Select Random Rows in PostgreSQL

  1. a Basic Implementation Using Random() for Row Selection in PostgreSQL
  2. Random Rows Selection for Bigger Tables in PostgreSQL
  3. Use OFFSET FLOOR to Random Sample a TABLE in PostgreSQL
  4. Use RANDOM on OID to Get Rows From a Table in PostgreSQL

Today in PostgreSQL, we will learn to select random rows from a table. You must have guessed from the name that this would tend to work on returning random, unplanned rows or uncalled for.

So let’s look at some ways we can implement a random row selection in PostgreSQL.

a Basic Implementation Using Random() for Row Selection in PostgreSQL

RANDOM() tends to be a function that returns a random value in the range defined; 0.0 <= x < 1.0. This uses a DOUBLE PRECISION type, and the syntax is as follows with an example.

random ( ) → double precision
random() → 0.897124072839091       - (example)

Now we can use this RANDOM() function to get unique and arbitrary values.
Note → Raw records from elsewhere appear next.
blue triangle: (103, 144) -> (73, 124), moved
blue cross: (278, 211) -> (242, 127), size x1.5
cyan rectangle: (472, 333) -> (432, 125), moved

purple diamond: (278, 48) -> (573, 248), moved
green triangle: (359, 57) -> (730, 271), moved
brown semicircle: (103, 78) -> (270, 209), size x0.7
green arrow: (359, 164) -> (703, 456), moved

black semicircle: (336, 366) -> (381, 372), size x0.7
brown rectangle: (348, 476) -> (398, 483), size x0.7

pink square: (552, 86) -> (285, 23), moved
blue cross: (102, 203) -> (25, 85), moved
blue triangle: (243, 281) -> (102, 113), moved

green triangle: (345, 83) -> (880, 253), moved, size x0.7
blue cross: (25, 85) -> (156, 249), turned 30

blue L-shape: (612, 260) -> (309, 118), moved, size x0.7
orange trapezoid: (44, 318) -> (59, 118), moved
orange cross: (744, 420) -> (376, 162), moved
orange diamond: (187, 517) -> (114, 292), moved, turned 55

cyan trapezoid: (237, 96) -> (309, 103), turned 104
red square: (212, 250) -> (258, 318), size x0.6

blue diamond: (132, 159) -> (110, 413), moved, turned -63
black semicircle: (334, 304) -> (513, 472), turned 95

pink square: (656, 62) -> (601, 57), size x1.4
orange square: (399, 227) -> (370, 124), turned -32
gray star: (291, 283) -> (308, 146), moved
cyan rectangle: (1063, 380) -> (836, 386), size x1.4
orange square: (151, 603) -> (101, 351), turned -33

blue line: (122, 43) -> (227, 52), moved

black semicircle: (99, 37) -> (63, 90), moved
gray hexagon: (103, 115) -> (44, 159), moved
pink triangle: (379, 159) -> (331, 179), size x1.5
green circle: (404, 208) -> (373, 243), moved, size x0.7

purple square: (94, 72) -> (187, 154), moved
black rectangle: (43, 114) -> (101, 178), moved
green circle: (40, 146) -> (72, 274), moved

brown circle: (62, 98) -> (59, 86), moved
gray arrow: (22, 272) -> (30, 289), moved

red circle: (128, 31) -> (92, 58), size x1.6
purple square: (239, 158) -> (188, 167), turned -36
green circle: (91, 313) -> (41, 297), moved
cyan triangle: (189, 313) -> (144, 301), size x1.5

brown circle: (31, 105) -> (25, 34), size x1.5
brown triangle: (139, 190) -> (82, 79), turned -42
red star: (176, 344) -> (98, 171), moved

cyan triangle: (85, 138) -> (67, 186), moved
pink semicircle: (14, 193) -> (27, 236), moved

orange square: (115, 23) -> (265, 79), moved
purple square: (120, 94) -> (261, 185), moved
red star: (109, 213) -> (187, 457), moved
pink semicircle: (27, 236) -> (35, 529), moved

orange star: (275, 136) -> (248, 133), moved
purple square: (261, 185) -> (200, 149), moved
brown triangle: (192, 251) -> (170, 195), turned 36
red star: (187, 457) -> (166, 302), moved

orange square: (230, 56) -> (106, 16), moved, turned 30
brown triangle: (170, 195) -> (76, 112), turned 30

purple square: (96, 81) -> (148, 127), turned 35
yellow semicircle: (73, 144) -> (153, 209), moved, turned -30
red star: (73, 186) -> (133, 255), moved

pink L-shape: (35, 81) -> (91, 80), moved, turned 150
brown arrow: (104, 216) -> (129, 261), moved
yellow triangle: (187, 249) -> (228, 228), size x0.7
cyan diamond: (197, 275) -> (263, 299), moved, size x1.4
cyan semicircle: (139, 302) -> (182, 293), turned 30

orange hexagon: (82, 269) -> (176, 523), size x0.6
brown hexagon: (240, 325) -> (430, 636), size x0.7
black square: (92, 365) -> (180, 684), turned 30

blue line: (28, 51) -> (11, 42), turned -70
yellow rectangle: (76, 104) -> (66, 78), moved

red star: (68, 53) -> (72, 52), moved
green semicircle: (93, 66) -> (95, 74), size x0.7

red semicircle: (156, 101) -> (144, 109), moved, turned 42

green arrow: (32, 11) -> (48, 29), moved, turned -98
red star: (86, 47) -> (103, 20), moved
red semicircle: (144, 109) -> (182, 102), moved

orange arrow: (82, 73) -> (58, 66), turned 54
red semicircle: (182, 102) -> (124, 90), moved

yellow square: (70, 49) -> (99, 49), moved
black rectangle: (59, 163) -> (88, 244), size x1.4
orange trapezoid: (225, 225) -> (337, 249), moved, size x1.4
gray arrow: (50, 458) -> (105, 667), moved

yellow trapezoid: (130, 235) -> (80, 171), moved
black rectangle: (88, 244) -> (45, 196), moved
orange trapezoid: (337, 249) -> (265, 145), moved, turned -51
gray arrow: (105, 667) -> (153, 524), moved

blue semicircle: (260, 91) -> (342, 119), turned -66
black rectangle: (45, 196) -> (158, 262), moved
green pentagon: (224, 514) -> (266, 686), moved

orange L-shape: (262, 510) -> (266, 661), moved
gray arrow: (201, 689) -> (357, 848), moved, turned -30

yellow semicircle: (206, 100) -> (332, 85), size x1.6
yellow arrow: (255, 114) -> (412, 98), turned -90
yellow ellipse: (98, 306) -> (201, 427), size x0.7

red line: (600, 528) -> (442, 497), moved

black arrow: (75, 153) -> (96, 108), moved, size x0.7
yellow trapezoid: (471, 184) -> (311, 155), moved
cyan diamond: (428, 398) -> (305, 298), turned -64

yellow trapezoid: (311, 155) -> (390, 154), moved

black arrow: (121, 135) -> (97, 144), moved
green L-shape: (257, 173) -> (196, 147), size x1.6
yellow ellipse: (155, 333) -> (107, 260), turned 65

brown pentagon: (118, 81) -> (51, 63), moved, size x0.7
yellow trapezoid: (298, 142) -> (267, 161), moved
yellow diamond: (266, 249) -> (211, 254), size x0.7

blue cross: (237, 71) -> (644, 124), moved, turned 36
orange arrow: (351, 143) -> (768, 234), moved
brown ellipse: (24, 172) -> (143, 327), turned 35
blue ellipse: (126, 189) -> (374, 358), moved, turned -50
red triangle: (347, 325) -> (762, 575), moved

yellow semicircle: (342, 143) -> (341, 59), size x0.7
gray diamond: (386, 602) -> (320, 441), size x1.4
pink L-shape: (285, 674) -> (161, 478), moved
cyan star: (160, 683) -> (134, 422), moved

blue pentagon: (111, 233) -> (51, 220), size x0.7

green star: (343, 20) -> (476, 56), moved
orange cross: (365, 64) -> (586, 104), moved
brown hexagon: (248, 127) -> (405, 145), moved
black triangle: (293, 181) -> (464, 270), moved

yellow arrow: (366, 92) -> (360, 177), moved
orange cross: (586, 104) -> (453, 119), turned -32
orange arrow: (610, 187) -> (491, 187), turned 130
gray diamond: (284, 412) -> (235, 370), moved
So if we want to query, let’s say, a SELECT operation for data sets from a table only if the RANDOM() value tends to be somewhere around 0.05, then we can be sure that there will be different results obtained each time.

We can prove this by querying something as follows.

select * from DOGGY where random() <= 0.02

We have used the DOGGY table, which contains a set of TAGS and OWNER_IDs. So what happens if we run the above?

Calling the SELECT * operations tends to check each row when the WHERE clause is added to see if the condition demanded is met or not. In other words, it will check the TABLE for data where the RANDOM() value is less than or equal to 0.02.

So each time it receives a row from the TABLE under SELECT, it will call the RANDOM() function, receive a unique number, and if that number is less than the pre-defined value (0.02), it will return that ROW in our final result.

Else, that row will be skipped, and the succeeding rows will be checked. This tends to be the simplest method of querying random rows from the PostgreSQL table.

Similar Manipulations to the SELECT Query for Random Rows

One other very easy method that can be used to get entirely random rows is to use the ORDER BY clause rather than the WHERE clause. ORDER BY will sort the table with a condition defined in the clause in that scenario.

If that is the case, we can sort by a RANDOM value each time to get a certain set of desired results.

select * from DOGGY order by random();

Processing the above would return different results each time. Below are two output results of querying this on the DOGGY table.

Output 1:

random rows output 1

Output 2:

random rows output 2

Hence we can see how different results are obtained. To make it even better, you can use the LIMIT [NUMBER] clause to get the first 2,3 etc., rows from this randomly sorted table, which we desire.

Querying something as follows will work just fine.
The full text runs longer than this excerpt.